# Integrating Differentials in Thermodynamics

“My bad!”, he said.

I’ve just realised I made a mistake when teaching my statistical physics course last term. Fortunately it was a minor and careless maths mistake, rather than any lack of physics clarity. But it’s time to set the record straight!

Often in thermodynamics you will derive equations in differential form. For example, you might be given some equations of state and asked to derive the entropy of a system using the first law

$\displaystyle dE = TdS - pdV$

My error pertained to exactly such a situation. My students had derived the equation

$\displaystyle dS = (V/E)^{1/2}dE+(E/V)^{1/2}dV$

and were asked to integrate this up to find $S$. Naively you simply integrate each separately and add the answers. But of course this is wrong! Or more precisely this is only correct if you get the limits of integration exactly right.

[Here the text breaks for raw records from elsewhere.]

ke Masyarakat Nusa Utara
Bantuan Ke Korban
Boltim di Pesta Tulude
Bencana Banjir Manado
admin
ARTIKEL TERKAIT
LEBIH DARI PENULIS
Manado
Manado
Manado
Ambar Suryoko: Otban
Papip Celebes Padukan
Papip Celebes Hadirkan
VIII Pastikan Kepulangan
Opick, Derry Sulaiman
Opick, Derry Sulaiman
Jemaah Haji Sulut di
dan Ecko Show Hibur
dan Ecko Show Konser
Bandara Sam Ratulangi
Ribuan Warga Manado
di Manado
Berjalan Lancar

Let’s return to my cryptic comment about limits of integration later, and for now I’ll recap the correct way to go about the problem. There are four steps.

1. Rewrite it as a system of partial DEs

This is easy – we just have

$\displaystyle \partial S/\partial E = (V/E)^{1/2} \textrm{ and } \partial S / \partial V = (E/V)^{1/2}$

2. Integrate w.r.t. E adding an integration function $g(V)$

Again we do what it says on the tin, namely

$\displaystyle S(E,V) = 2 (EV)^{1/2} + g(V)$

3. Substitute in the $\partial S/\partial V$ equation to derive an ODE for $g$

We get $dG/dV = 0$ in this case, easy as.

4. Solve this ODE and write down the full answer

Immediately we know that $g$ is just a constant function, so we can write

$\displaystyle S(E,V) = 2 (EV)^{1/2} + \textrm{const}$

Contrast this with the wrong answer from naively integrating up and adding each term. This would have produced $4(EV)^{1/2}$, a factor of $2$ out!

So what of my mysterious comment about limits above. Well, because $dS$ is an exact differential, we know that we can integrate it over any path and will get the same answer. This path independence is an important reason that the entropy is a genuine physical quantity, whereas there’s no absolute notion of heat. In particular we can find $S$ by integrating along the $x'$ axis to $x' = x$ then in the $y'$ direction from $(x',y')=(x,0)$ to $(x',y')=(x,y)$.

Mathematically this looks like

$\displaystyle S(E,V) = \int_{(0,0)}^{(E,V)} dS = \int_{(0,0)}^{(E,0)}(V'/E')^{1/2}dE' + \int_{(E,0)}^{(E,V)}(E'/V')^{1/2}dV'$

The first integral now gives $0$ since $V=0$ along the $E$ axis. The second term gives the correct answer $S(E,V) = 2(EV)^{1/2}$ as required.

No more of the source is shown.